O “Chevette-asa”: Black Magic

Esta história deveria acabar aqui, mas se o leitor me der permissão, queria falar um pouco também de uma tangente desta história que acredito seja bem relevante. Principalmente para nós aqui no Brasil. Uma história de um tempo diferente, em que gente que trabalhava na indústria o fazia por amar o automóvel em primeiro lugar.

Wayne Cherry era um entusiasta além de chefe do design da Vauxhall nos anos 1970. Quando chegou lá, a linha de carros da empresa não tinha nada remotamente interessante para ele usar no dia a dia como transporte pessoal. Resolve isso criando uma série de carros-conceito que usava para mostrar onde queria ir para a liderança da empresa. Mas que depois emplacava e ficava usando para ir para casa. Simples!

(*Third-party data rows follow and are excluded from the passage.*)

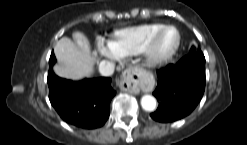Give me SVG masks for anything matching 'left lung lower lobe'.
<instances>
[{
    "instance_id": "0a47b994",
    "label": "left lung lower lobe",
    "mask_w": 247,
    "mask_h": 145,
    "mask_svg": "<svg viewBox=\"0 0 247 145\" xmlns=\"http://www.w3.org/2000/svg\"><path fill=\"white\" fill-rule=\"evenodd\" d=\"M153 92L159 106L151 117L171 122L189 115L199 103L205 89V57L200 49L158 71Z\"/></svg>"
}]
</instances>
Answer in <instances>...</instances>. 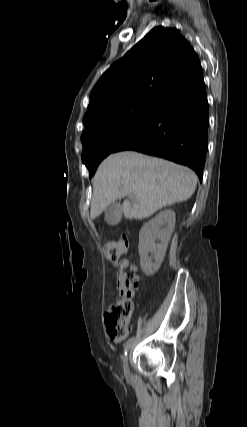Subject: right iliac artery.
<instances>
[{
	"mask_svg": "<svg viewBox=\"0 0 247 427\" xmlns=\"http://www.w3.org/2000/svg\"><path fill=\"white\" fill-rule=\"evenodd\" d=\"M134 341V337H131L130 339H128V341L125 343V347H124V353L125 355L127 354V351L129 349V347L131 346L132 342Z\"/></svg>",
	"mask_w": 247,
	"mask_h": 427,
	"instance_id": "right-iliac-artery-1",
	"label": "right iliac artery"
}]
</instances>
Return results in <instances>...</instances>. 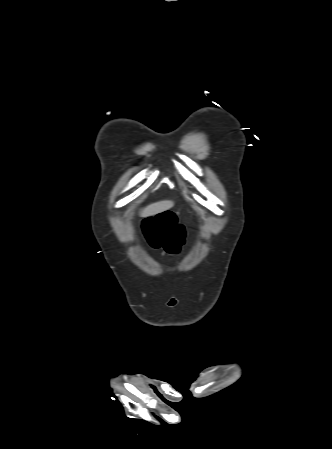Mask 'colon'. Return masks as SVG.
I'll list each match as a JSON object with an SVG mask.
<instances>
[{"instance_id": "5ec220e1", "label": "colon", "mask_w": 332, "mask_h": 449, "mask_svg": "<svg viewBox=\"0 0 332 449\" xmlns=\"http://www.w3.org/2000/svg\"><path fill=\"white\" fill-rule=\"evenodd\" d=\"M147 241L153 249L163 248L169 254H177L186 238V229L172 212H162L143 221Z\"/></svg>"}]
</instances>
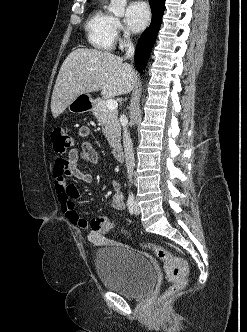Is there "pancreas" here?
<instances>
[{
  "label": "pancreas",
  "mask_w": 247,
  "mask_h": 332,
  "mask_svg": "<svg viewBox=\"0 0 247 332\" xmlns=\"http://www.w3.org/2000/svg\"><path fill=\"white\" fill-rule=\"evenodd\" d=\"M106 99L97 98L94 101L93 113L97 118L99 124L102 126V131L107 138L111 147L120 145V124L118 122V111L111 110L106 107Z\"/></svg>",
  "instance_id": "obj_1"
}]
</instances>
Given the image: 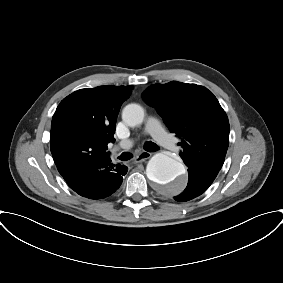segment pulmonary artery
I'll list each match as a JSON object with an SVG mask.
<instances>
[{"instance_id":"pulmonary-artery-1","label":"pulmonary artery","mask_w":283,"mask_h":283,"mask_svg":"<svg viewBox=\"0 0 283 283\" xmlns=\"http://www.w3.org/2000/svg\"><path fill=\"white\" fill-rule=\"evenodd\" d=\"M145 131L149 133L162 147L171 151H177L179 149L177 142L167 134L162 123L157 117H149L145 126ZM133 144V139H127L120 143V148H130Z\"/></svg>"}]
</instances>
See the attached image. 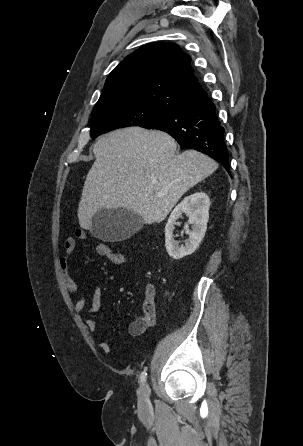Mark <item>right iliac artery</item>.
Wrapping results in <instances>:
<instances>
[{
  "label": "right iliac artery",
  "instance_id": "82829eb1",
  "mask_svg": "<svg viewBox=\"0 0 303 446\" xmlns=\"http://www.w3.org/2000/svg\"><path fill=\"white\" fill-rule=\"evenodd\" d=\"M146 378H147V373H146V371H143L140 375L141 382H145Z\"/></svg>",
  "mask_w": 303,
  "mask_h": 446
}]
</instances>
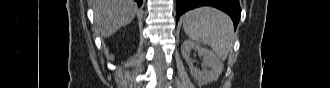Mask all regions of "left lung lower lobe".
Wrapping results in <instances>:
<instances>
[{
    "instance_id": "1",
    "label": "left lung lower lobe",
    "mask_w": 330,
    "mask_h": 88,
    "mask_svg": "<svg viewBox=\"0 0 330 88\" xmlns=\"http://www.w3.org/2000/svg\"><path fill=\"white\" fill-rule=\"evenodd\" d=\"M200 6H213L226 12L232 18L236 29L241 15L239 0H177L176 22L183 13Z\"/></svg>"
}]
</instances>
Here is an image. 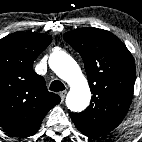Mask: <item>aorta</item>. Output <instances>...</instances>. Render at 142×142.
Returning <instances> with one entry per match:
<instances>
[{
	"instance_id": "1",
	"label": "aorta",
	"mask_w": 142,
	"mask_h": 142,
	"mask_svg": "<svg viewBox=\"0 0 142 142\" xmlns=\"http://www.w3.org/2000/svg\"><path fill=\"white\" fill-rule=\"evenodd\" d=\"M49 66L70 86L66 97L68 109L73 112L86 109L90 103L91 91L77 62L65 51L56 49L49 57Z\"/></svg>"
}]
</instances>
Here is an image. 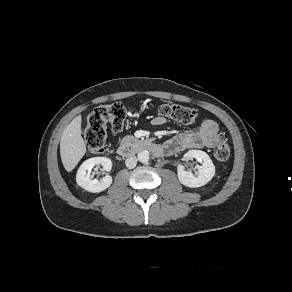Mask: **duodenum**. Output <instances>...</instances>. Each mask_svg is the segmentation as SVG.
<instances>
[{"mask_svg":"<svg viewBox=\"0 0 292 292\" xmlns=\"http://www.w3.org/2000/svg\"><path fill=\"white\" fill-rule=\"evenodd\" d=\"M142 150H149L156 154L159 152L157 145L150 139L125 138L120 143L118 154L121 157H128Z\"/></svg>","mask_w":292,"mask_h":292,"instance_id":"obj_1","label":"duodenum"}]
</instances>
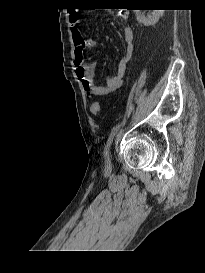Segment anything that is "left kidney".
Returning <instances> with one entry per match:
<instances>
[{
  "label": "left kidney",
  "instance_id": "5707ae66",
  "mask_svg": "<svg viewBox=\"0 0 205 273\" xmlns=\"http://www.w3.org/2000/svg\"><path fill=\"white\" fill-rule=\"evenodd\" d=\"M137 21L145 26L154 25L159 18L163 15L164 10H151V12L145 15L142 10H134Z\"/></svg>",
  "mask_w": 205,
  "mask_h": 273
}]
</instances>
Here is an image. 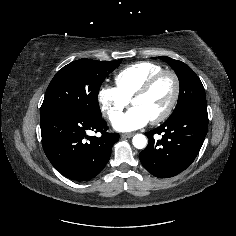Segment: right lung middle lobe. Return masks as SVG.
Masks as SVG:
<instances>
[{"label": "right lung middle lobe", "instance_id": "obj_1", "mask_svg": "<svg viewBox=\"0 0 236 236\" xmlns=\"http://www.w3.org/2000/svg\"><path fill=\"white\" fill-rule=\"evenodd\" d=\"M122 59L95 61L79 59L60 69L50 82L40 110V117L69 109L90 117H102L98 104L101 84Z\"/></svg>", "mask_w": 236, "mask_h": 236}]
</instances>
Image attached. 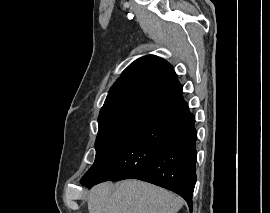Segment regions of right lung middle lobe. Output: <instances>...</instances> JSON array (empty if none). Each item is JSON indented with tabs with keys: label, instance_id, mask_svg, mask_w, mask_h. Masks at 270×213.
<instances>
[{
	"label": "right lung middle lobe",
	"instance_id": "1",
	"mask_svg": "<svg viewBox=\"0 0 270 213\" xmlns=\"http://www.w3.org/2000/svg\"><path fill=\"white\" fill-rule=\"evenodd\" d=\"M155 106L145 102L131 103L99 115L95 161L81 183L93 178L108 164Z\"/></svg>",
	"mask_w": 270,
	"mask_h": 213
}]
</instances>
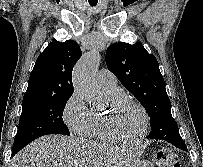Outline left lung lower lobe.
Segmentation results:
<instances>
[{
    "label": "left lung lower lobe",
    "mask_w": 203,
    "mask_h": 167,
    "mask_svg": "<svg viewBox=\"0 0 203 167\" xmlns=\"http://www.w3.org/2000/svg\"><path fill=\"white\" fill-rule=\"evenodd\" d=\"M163 140L168 141L172 145L187 151V147L181 137L177 135L166 136Z\"/></svg>",
    "instance_id": "left-lung-lower-lobe-1"
}]
</instances>
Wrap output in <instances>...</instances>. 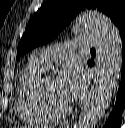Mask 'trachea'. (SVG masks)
<instances>
[{"label":"trachea","mask_w":125,"mask_h":128,"mask_svg":"<svg viewBox=\"0 0 125 128\" xmlns=\"http://www.w3.org/2000/svg\"><path fill=\"white\" fill-rule=\"evenodd\" d=\"M91 51H95V49H91Z\"/></svg>","instance_id":"obj_1"}]
</instances>
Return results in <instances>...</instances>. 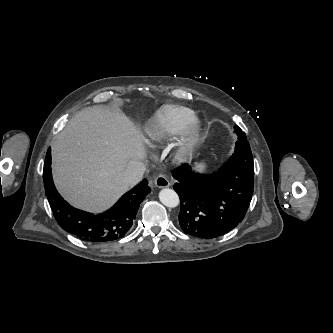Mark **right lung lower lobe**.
<instances>
[{
  "instance_id": "98d812e1",
  "label": "right lung lower lobe",
  "mask_w": 333,
  "mask_h": 333,
  "mask_svg": "<svg viewBox=\"0 0 333 333\" xmlns=\"http://www.w3.org/2000/svg\"><path fill=\"white\" fill-rule=\"evenodd\" d=\"M43 180L45 193L58 224L73 236L89 242H108L130 231L140 203L151 189L144 179L124 194L108 211L92 214L70 206L57 192L51 174V149L46 154Z\"/></svg>"
}]
</instances>
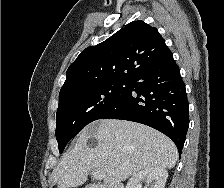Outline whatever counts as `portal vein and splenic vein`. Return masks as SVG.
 I'll return each instance as SVG.
<instances>
[{
    "instance_id": "18ae733b",
    "label": "portal vein and splenic vein",
    "mask_w": 224,
    "mask_h": 188,
    "mask_svg": "<svg viewBox=\"0 0 224 188\" xmlns=\"http://www.w3.org/2000/svg\"><path fill=\"white\" fill-rule=\"evenodd\" d=\"M92 175L97 180H102L104 178V173H103L102 170L93 169L92 170Z\"/></svg>"
}]
</instances>
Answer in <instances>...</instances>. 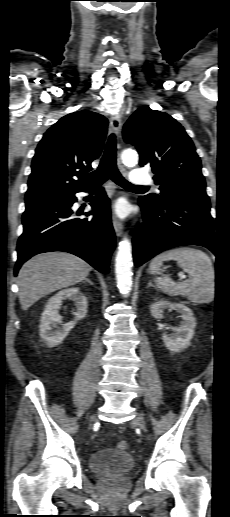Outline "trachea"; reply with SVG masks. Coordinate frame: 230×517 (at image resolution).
<instances>
[{"instance_id":"obj_1","label":"trachea","mask_w":230,"mask_h":517,"mask_svg":"<svg viewBox=\"0 0 230 517\" xmlns=\"http://www.w3.org/2000/svg\"><path fill=\"white\" fill-rule=\"evenodd\" d=\"M116 156V139L115 135L111 134L99 167L91 173L92 186H99L106 180L112 179L116 184L126 189L148 188L147 186L133 185L124 179L118 171Z\"/></svg>"}]
</instances>
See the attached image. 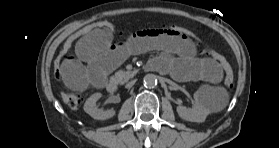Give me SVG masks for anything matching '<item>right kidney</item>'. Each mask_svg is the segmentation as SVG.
I'll return each instance as SVG.
<instances>
[{
    "label": "right kidney",
    "instance_id": "right-kidney-1",
    "mask_svg": "<svg viewBox=\"0 0 279 148\" xmlns=\"http://www.w3.org/2000/svg\"><path fill=\"white\" fill-rule=\"evenodd\" d=\"M102 96L101 93H94L91 95L84 104V111L89 114L92 118L97 120H106L115 115V110H102L98 109L96 106V102Z\"/></svg>",
    "mask_w": 279,
    "mask_h": 148
}]
</instances>
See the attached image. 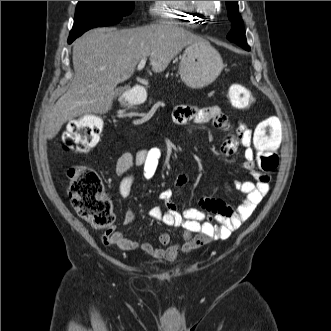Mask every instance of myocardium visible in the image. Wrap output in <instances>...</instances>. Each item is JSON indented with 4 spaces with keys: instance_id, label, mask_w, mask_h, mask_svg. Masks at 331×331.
<instances>
[{
    "instance_id": "1",
    "label": "myocardium",
    "mask_w": 331,
    "mask_h": 331,
    "mask_svg": "<svg viewBox=\"0 0 331 331\" xmlns=\"http://www.w3.org/2000/svg\"><path fill=\"white\" fill-rule=\"evenodd\" d=\"M193 6L199 10L210 11L214 6V1H193Z\"/></svg>"
}]
</instances>
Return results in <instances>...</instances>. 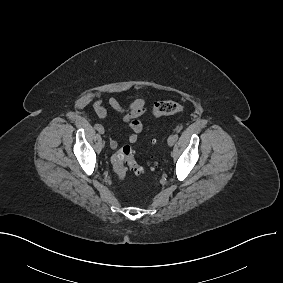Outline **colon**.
Returning <instances> with one entry per match:
<instances>
[{
    "instance_id": "5ec220e1",
    "label": "colon",
    "mask_w": 283,
    "mask_h": 283,
    "mask_svg": "<svg viewBox=\"0 0 283 283\" xmlns=\"http://www.w3.org/2000/svg\"><path fill=\"white\" fill-rule=\"evenodd\" d=\"M183 111V106L175 101H161L156 103L152 109L154 117L168 116L179 114ZM112 169L119 180H124L127 170H132L135 174H142L146 168L138 164L133 149L126 145L121 147L111 158ZM153 166H150L152 169Z\"/></svg>"
}]
</instances>
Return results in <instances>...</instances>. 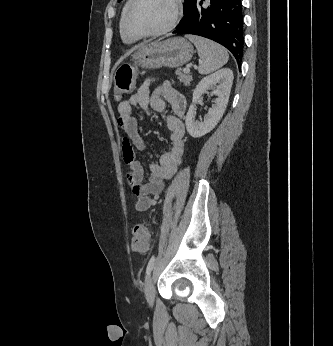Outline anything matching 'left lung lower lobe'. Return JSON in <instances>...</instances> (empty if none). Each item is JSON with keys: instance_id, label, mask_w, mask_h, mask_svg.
<instances>
[{"instance_id": "0a47b994", "label": "left lung lower lobe", "mask_w": 333, "mask_h": 346, "mask_svg": "<svg viewBox=\"0 0 333 346\" xmlns=\"http://www.w3.org/2000/svg\"><path fill=\"white\" fill-rule=\"evenodd\" d=\"M173 33L194 34L226 47L240 64L243 56L241 0H190Z\"/></svg>"}]
</instances>
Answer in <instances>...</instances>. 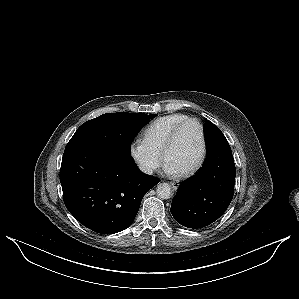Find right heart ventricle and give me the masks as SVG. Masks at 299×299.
Instances as JSON below:
<instances>
[{"mask_svg": "<svg viewBox=\"0 0 299 299\" xmlns=\"http://www.w3.org/2000/svg\"><path fill=\"white\" fill-rule=\"evenodd\" d=\"M189 119L184 114H171L155 121L144 135L147 148L152 153L161 155L172 132Z\"/></svg>", "mask_w": 299, "mask_h": 299, "instance_id": "obj_1", "label": "right heart ventricle"}]
</instances>
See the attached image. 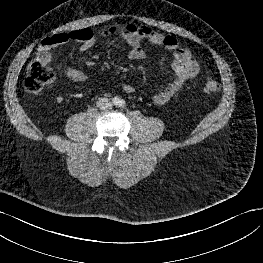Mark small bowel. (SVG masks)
I'll use <instances>...</instances> for the list:
<instances>
[{
    "instance_id": "c3829d8e",
    "label": "small bowel",
    "mask_w": 263,
    "mask_h": 263,
    "mask_svg": "<svg viewBox=\"0 0 263 263\" xmlns=\"http://www.w3.org/2000/svg\"><path fill=\"white\" fill-rule=\"evenodd\" d=\"M114 35L126 41L130 47L129 57L132 60H141L145 57L142 42L162 46L165 50L173 54L172 69L174 71V78L165 89L153 96L152 99L156 105L167 103L186 82L199 73V63L188 48L180 45L176 37L163 35L149 27L131 23L109 25L96 33L91 29L83 28L53 34L41 42L37 52L38 59L46 64L54 63L51 52L57 46L69 42H77L80 44L81 51H86L90 49L99 38ZM55 65L67 78L76 83H82L86 80L85 73L79 69L63 67L59 63H55ZM121 87L127 93H133L135 91L134 87L127 83H123Z\"/></svg>"
}]
</instances>
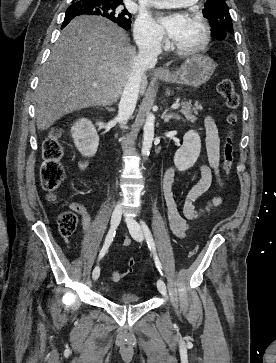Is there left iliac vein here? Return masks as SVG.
Listing matches in <instances>:
<instances>
[{
    "label": "left iliac vein",
    "mask_w": 276,
    "mask_h": 363,
    "mask_svg": "<svg viewBox=\"0 0 276 363\" xmlns=\"http://www.w3.org/2000/svg\"><path fill=\"white\" fill-rule=\"evenodd\" d=\"M126 222L130 231L131 236L138 242L144 240V233L140 224L131 216L126 217ZM157 288L162 295H166V284L162 279H158Z\"/></svg>",
    "instance_id": "1"
}]
</instances>
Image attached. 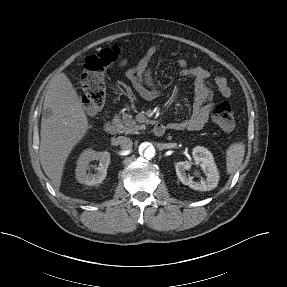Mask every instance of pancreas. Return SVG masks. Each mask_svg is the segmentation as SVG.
I'll use <instances>...</instances> for the list:
<instances>
[{"mask_svg": "<svg viewBox=\"0 0 287 287\" xmlns=\"http://www.w3.org/2000/svg\"><path fill=\"white\" fill-rule=\"evenodd\" d=\"M132 117L129 114H124L122 117L120 115L115 116L114 121L118 124L120 133L137 134L139 130L145 127L144 125H137Z\"/></svg>", "mask_w": 287, "mask_h": 287, "instance_id": "cf45deb5", "label": "pancreas"}]
</instances>
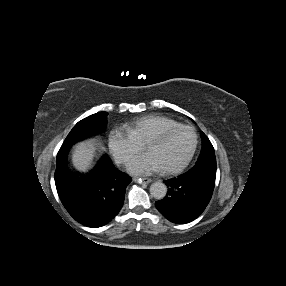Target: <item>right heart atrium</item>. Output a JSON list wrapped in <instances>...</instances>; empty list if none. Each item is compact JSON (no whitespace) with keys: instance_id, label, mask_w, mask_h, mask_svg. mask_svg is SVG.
<instances>
[{"instance_id":"right-heart-atrium-1","label":"right heart atrium","mask_w":286,"mask_h":286,"mask_svg":"<svg viewBox=\"0 0 286 286\" xmlns=\"http://www.w3.org/2000/svg\"><path fill=\"white\" fill-rule=\"evenodd\" d=\"M107 141L112 155L120 164H126L142 148L141 143L120 127L110 130Z\"/></svg>"}]
</instances>
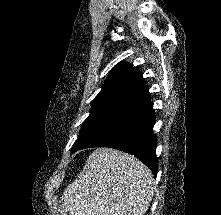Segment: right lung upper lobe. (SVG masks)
<instances>
[{"instance_id":"1","label":"right lung upper lobe","mask_w":221,"mask_h":215,"mask_svg":"<svg viewBox=\"0 0 221 215\" xmlns=\"http://www.w3.org/2000/svg\"><path fill=\"white\" fill-rule=\"evenodd\" d=\"M150 103L142 73L120 63L111 71L101 91L94 98L90 114H107L123 118Z\"/></svg>"}]
</instances>
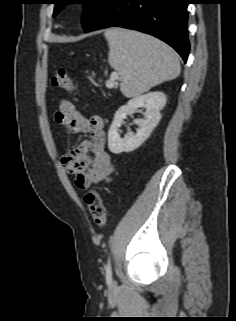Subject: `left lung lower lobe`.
<instances>
[{
    "instance_id": "1",
    "label": "left lung lower lobe",
    "mask_w": 236,
    "mask_h": 321,
    "mask_svg": "<svg viewBox=\"0 0 236 321\" xmlns=\"http://www.w3.org/2000/svg\"><path fill=\"white\" fill-rule=\"evenodd\" d=\"M191 0H110L84 33L122 27L155 36L172 46L187 61V4Z\"/></svg>"
}]
</instances>
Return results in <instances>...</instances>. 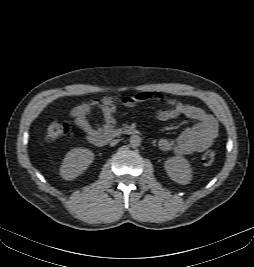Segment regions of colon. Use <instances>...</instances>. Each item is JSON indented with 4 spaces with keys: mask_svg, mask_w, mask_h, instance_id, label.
Masks as SVG:
<instances>
[{
    "mask_svg": "<svg viewBox=\"0 0 254 267\" xmlns=\"http://www.w3.org/2000/svg\"><path fill=\"white\" fill-rule=\"evenodd\" d=\"M69 130V124L66 122H52L46 130L45 137L49 141H54L65 135ZM215 161V153L207 151L203 154L201 162L205 166L211 165Z\"/></svg>",
    "mask_w": 254,
    "mask_h": 267,
    "instance_id": "5ec220e1",
    "label": "colon"
}]
</instances>
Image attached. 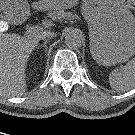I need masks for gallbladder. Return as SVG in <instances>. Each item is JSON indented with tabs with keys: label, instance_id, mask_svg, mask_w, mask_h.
<instances>
[{
	"label": "gallbladder",
	"instance_id": "obj_1",
	"mask_svg": "<svg viewBox=\"0 0 135 135\" xmlns=\"http://www.w3.org/2000/svg\"><path fill=\"white\" fill-rule=\"evenodd\" d=\"M0 4L3 7L5 5V0H0ZM0 19H2L1 14H0Z\"/></svg>",
	"mask_w": 135,
	"mask_h": 135
}]
</instances>
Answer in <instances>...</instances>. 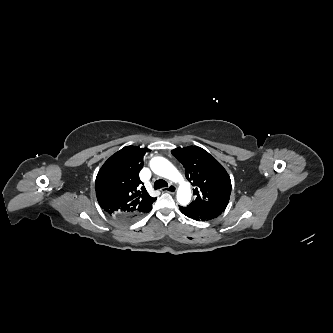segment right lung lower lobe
Instances as JSON below:
<instances>
[{"instance_id":"98d812e1","label":"right lung lower lobe","mask_w":333,"mask_h":333,"mask_svg":"<svg viewBox=\"0 0 333 333\" xmlns=\"http://www.w3.org/2000/svg\"><path fill=\"white\" fill-rule=\"evenodd\" d=\"M134 217H135V215L134 216H129V218H134ZM120 219L125 220L126 218H120Z\"/></svg>"}]
</instances>
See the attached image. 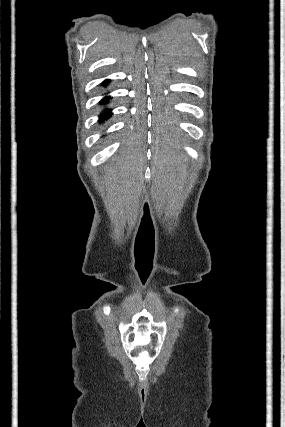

O segundo deles (o primeiro uma perua de duas portas baseada no Magnum) era, olha vejam só, um dos primeiros Chevette 2300 a aparecer nas ruas inglesas. Cherry pegou um dos primeiros protótipos do HS em 1976, ainda com cabeçote Lotus, um motor de competição, e levou ao estúdio. O resultado vocês podem ver na foto acima.

O conceito S/R brasileiro

 

Repare que o carro é parecidíssimo com outro conceito que apareceria pouco tempo depois no Brasil: o Chevette S/R sedan da capa da Motor3 número 2! As rodas e o degradê do preto ao prata a partir do topo das caixas de roda parece idêntico! É praticamente o elo perdido da criação de nosso Chevette S/R. Será que Wayne Cherry tem alguma relação com o nosso? Sabe-se que com a unificação das engenharias depois de 1980, Cherry se muda para a Opel para liderar o design europeu, à qual nossa engenharia no Brasil era virtualmente uma subsidiária.

Mas divago novamente. O fato é que o Chevette, além do exterior inspirado, tinha também um interior de luxo para o executivo: bancos de Cadillac aquecidos, painel de madeira, som de primeira, vidros elétricos. Cherry, que tinha 1,90 m, montou os bancos mais para trás também, acabando com espaço traseiro. Mas colocou um encosto 40/60 no banco traseiro. É emplacado em agosto de 1976, e Cherry passa a usá-lo diariamente.

Black magic, no gelo!

O carro deu muitos problemas, claro, de superaquecimento principalmente. O motor de corrida experimental não funcionou bem nas ruas. Em 1979, Cherry monta a mecânica do HS de rua no seu carro, mas com Dell’Ortos e cerca de 200 cv, e resolve redesenhar o exterior. Na verdade, o objetivo era descobrir o quanto conseguiria melhorar a aerodinâmica e ainda manter o carro usável.

O resultado e o Chevette Black Magic. Com saias novas, spoilers e calotas desenvolvidos em túnel de vento, e um cuidado nos detalhes, consegue reduzir o arrasto aerodinâmico em 20%. E mais: o “lift” dianteiro é reduzido em 52% e o traseiro em 37%, algo incrível. Na verdade, todos estes números beiram o inacreditável, de tão grandes. Veja a imagem abaixo: as saias laterais tinham uma proposta parecida com a que a Fórmula 1 utilizava no fim dos anos 70 nos carros-asa!

Cherry fica tão feliz com seu Chevette de luxo que tenta colocá-lo em produção. Existe até um folheto de propaganda para ele, provavelmente parte de sua apresentação à liderança. Mas infelizmente, apenas este carro único foi feito.

Um capítulo tangente à história do HS/HSR, mas um que nos deixa imaginando um mundo cheio de Chevettes pretos ultra aerodinâmicos, com motores grandes e modernos de mais de 200 cv. Sonhar ainda é de graça!